While Thomas Cole built a successful career painting the scenery of the Hudson River Valley, he aspired to imbue landscape with a higher purpose. As early as 1827 he conceived a grand cycle of paintings that would illustrate the rise and fall of a civilization, and a few years later he began sketching and developing his ideas. The resulting series charts the course of an imaginative empire as it appears in the midst of wilderness, expands into a glistening metropolis, and collapses into ruin. Cole’s pessimistic allegory about doomed imperial ambition—likely intended as a warning about the fate of the United States—differed from prevailing beliefs among his contemporaries that the young Republic would never fail.
Luman Reed, who commissioned The Course of Empire, did not live to see its completion. He died in June 1836, but Reed's family encouraged Cole to complete the work. The series was exhibited to great acclaim in New York later that year.

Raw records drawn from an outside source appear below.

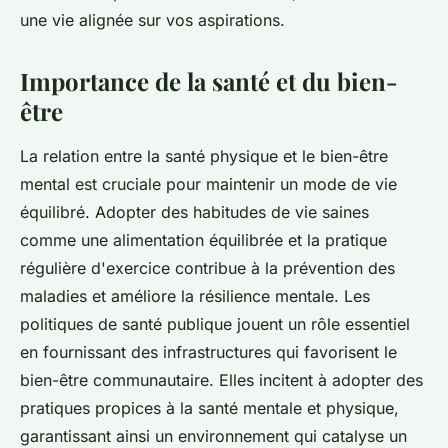
une vie alignée sur vos aspirations.
Importance de la santé et du bien-
être
La relation entre la santé physique et le bien-être
mental est cruciale pour maintenir un mode de vie
équilibré. Adopter des habitudes de vie saines
comme une alimentation équilibrée et la pratique
régulière d'exercice contribue à la prévention des
maladies et améliore la résilience mentale. Les
politiques de santé publique jouent un rôle essentiel
en fournissant des infrastructures qui favorisent le
bien-être communautaire. Elles incitent à adopter des
pratiques propices à la santé mentale et physique,
garantissant ainsi un environnement qui catalyse un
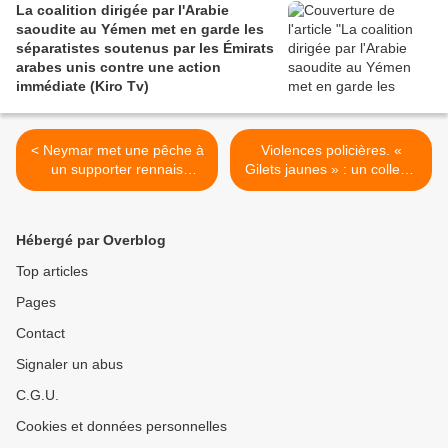
La coalition dirigée par l'Arabie
saoudite au Yémen met en garde les
séparatistes soutenus par les Émirats
arabes unis contre une action
immédiate (Kiro Tv)
< Neymar met une pêche à
Violences policières. «
un supporter rennais
Gilets jaunes » : un collectif
(Vidéo)
de victimes de violences
policières appelle à une
manifestation nationale
Hébergé par Overblog
(AFP) >
Top articles
Pages
Contact
Signaler un abus
C.G.U.
Cookies et données personnelles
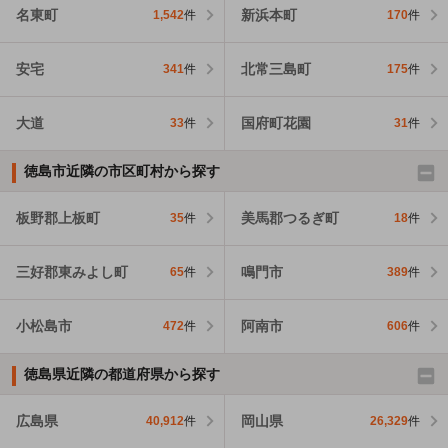
名東町
新浜本町
1,542
件
170
件
安宅
北常三島町
341
件
175
件
大道
国府町花園
33
件
31
件
徳島市近隣の市区町村から探す
板野郡上板町
美馬郡つるぎ町
35
件
18
件
三好郡東みよし町
鳴門市
65
件
389
件
小松島市
阿南市
472
件
606
件
徳島県近隣の都道府県から探す
広島県
岡山県
40,912
件
26,329
件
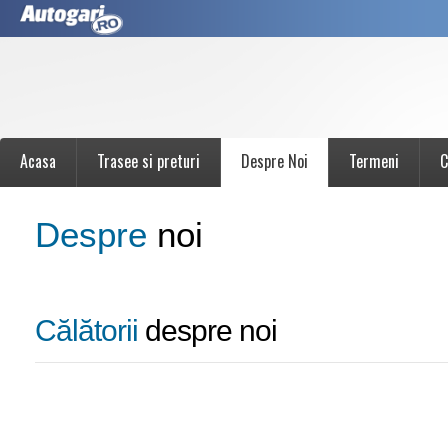
Acasa
Trasee si preturi
Despre Noi
Termeni
C
Despre
noi
Călătorii
despre noi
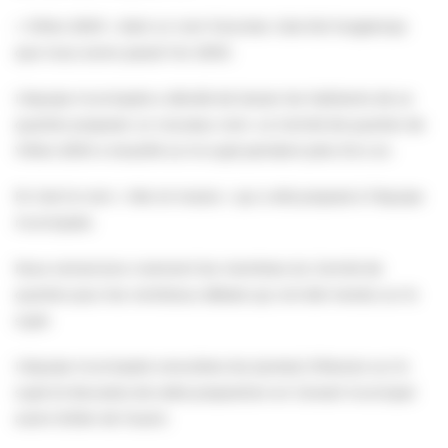
« Villers 2000 » était un nom futuriste. Cela fait longtemps
que nous avons passé l’an 2000.
L’équipe municipale a décidé de laisser les habitants de ce
quartier proposer un nouveau nom. Le Comité de quartier de
Villers 2000 a travaillé sur le sujet pendant près d’un an.
Et c’est le nom « Mer et marais » qui a été proposé à l’équipe
municipale.
Nous remercions vivement les membres du Comité de
quartier pour les nombreux débats qui ont été menés sur le
sujet.
L’équipe municipale consultera les (autres) Villersois sur le
sujet et discutera de cette proposition en Conseil municipal
avant d’aller de l’avant.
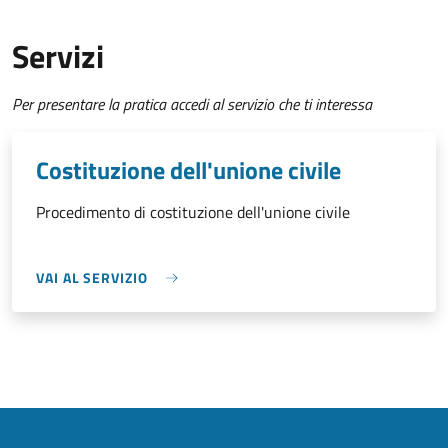
Servizi
Per presentare la pratica accedi al servizio che ti interessa
Costituzione dell'unione civile
Procedimento di costituzione dell'unione civile
VAI AL SERVIZIO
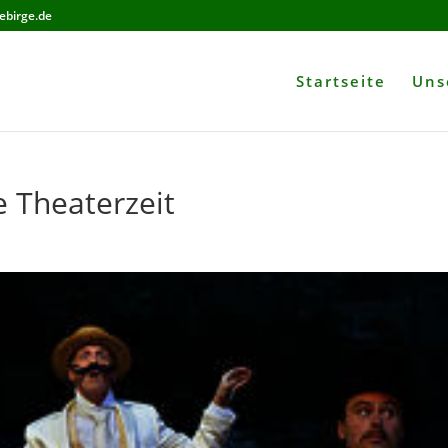
ebirge.de
Startseite
Uns
le Theaterzeit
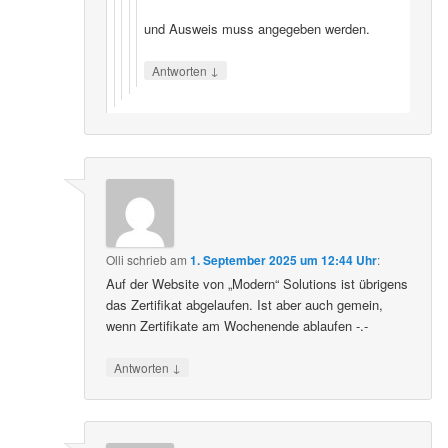
und Ausweis muss angegeben werden.
↓
Antworten
Olli
schrieb
am
1. September 2025 um 12:44 Uhr
:
Auf der Website von „Modern“ Solutions ist übrigens
das Zertifikat abgelaufen. Ist aber auch gemein,
wenn Zertifikate am Wochenende ablaufen -.-
↓
Antworten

The Course of Empire, along with the rest of Reed's collection, became the core of the New-York Gallery of the Fine Arts. That group of works was donated to the New-York Historical Society in 1858, forming the foundation of its acclaimed collection of American landscape painting.
For the last painting in the series, Cole described how "violence and time have crumbled the works of man, and art is again resolving into elemental nature. The gorgeous pageant has passed, the roar of battle has ceased—the multitude has sunk into the dust—the empire is extinct." The sun is setting, and nature is again reclaiming the landscape. A lizard crawls up a grand column that once supported a palace or temple, and herons nest atop it. Vines grow over the ruins. Cole’s signature appears, at lower right, upside down and incised into a stone slab that is partially overgrown with vegetation. Its placement signals the artist's own mortality and the eventual demise all the works of humankind.